My beloved Wallgate..you're very clever Keith..it's a brilliant shot
Nice work Keith.
So many people about - if only it was like that now! What would those people think of the Internet - they would be bewildered - in e way that some 'oldies' are now sad to say! You are obviously attuned to it all Keith!
If you get chance watch watch the film it's really good .
1902 wigan wallgate you tube
Thank you all for your very nice comments. The thing that I noticed, and others commented on, was the number of people around but also how well dressed everybody is. The steam train in the distance, as the film continued, came all the way down to the Clarence and if anything there were even more numbers of people around, including one gentleman who hopped on to it as it was moving.
Ooops, I meant steam tram not train.
Keith.I've read that in those days there were a lot of big families living in small houses. Except for eating and sleeping, a lot of time was spent out of the house.
Thank you Jack, you raise an interesting point with regard to housing and although the report I quote from applied to the 19th century this photo was only a few years into the 20th. The full report is available online at https://www.hslc.org.uk/wp-content/uploads/2017/05/129-8-Jackson.pdf
The report about 19th century housing conditions in Wigan and St Helens was written by a certain John T Jackson BA,. Ph.D. who commented “At the end of the nineteenth century Wigan and St Helens had the highest rates of overcrowding of all the large Lancastrian town and, particularly in Wigan's case, some of the country's worst housing conditions.

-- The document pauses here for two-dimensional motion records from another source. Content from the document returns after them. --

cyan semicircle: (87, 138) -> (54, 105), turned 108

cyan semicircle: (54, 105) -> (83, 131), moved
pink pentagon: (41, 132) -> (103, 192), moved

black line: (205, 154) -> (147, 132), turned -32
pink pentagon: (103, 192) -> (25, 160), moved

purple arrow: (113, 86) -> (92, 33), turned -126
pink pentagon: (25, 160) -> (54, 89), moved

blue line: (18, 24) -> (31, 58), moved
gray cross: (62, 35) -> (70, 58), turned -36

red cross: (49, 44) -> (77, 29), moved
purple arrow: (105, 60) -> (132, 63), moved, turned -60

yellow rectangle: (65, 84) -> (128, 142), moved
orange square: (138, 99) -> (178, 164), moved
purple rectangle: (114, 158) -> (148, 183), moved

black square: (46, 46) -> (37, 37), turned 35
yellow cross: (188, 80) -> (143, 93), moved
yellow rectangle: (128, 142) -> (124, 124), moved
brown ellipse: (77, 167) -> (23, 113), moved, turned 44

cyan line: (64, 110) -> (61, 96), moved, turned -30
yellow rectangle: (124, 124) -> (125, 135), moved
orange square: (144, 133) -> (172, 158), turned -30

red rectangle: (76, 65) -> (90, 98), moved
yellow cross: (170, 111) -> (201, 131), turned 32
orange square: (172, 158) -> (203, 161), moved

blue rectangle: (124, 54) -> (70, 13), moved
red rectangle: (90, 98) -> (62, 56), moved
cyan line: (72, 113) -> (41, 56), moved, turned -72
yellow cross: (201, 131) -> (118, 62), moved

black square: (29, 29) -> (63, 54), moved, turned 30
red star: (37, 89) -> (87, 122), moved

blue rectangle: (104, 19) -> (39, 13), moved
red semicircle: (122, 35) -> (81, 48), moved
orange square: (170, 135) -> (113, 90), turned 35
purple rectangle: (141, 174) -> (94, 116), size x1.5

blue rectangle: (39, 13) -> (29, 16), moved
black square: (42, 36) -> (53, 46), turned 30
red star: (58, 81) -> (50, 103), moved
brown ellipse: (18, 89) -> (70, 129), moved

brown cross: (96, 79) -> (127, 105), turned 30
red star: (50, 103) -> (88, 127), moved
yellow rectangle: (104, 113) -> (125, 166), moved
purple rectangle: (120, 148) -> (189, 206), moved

By 1801 Wigan had emerged from a period of economic stagnation to become a bustling cotton and linen manufacturing town of 11,000 people. Approximately 60 per cent of all family heads were involved in textile manufacture, 40 per cent as hand- loom weavers. Only 7 per cent were now occupied in traditional metal-working trades with a further 7 per cent in coal mining, an industry soon to expand.This economic resurgence produced a house building boom
Jackson gives a few housing examples……
In Scholes there was Greenough's Row, 37 houses owned by Peter Greenough, a cotton and linen manufacturer of Standishgate; in Hallgate there was Birch's Croft, 20 houses belonging to Thomas Birch, a bleacher, of Gidlow House, and Johnson's Croft, another 20 houses owned by William Johnson, a cotton manu- facturer of Wigan Lane.
He provides a photo of Victoria Street, Wallgate, “Built in the cotton factory boom of the late 1830’s, these houses were soon occupied by Irish immigrants, two families per house being common” Your point exactly Jack
For anyone interested in the social conditions of the time in Wigan and St Helens, the report is an interesting read.
A piece of interesting local history. Thanks Keith.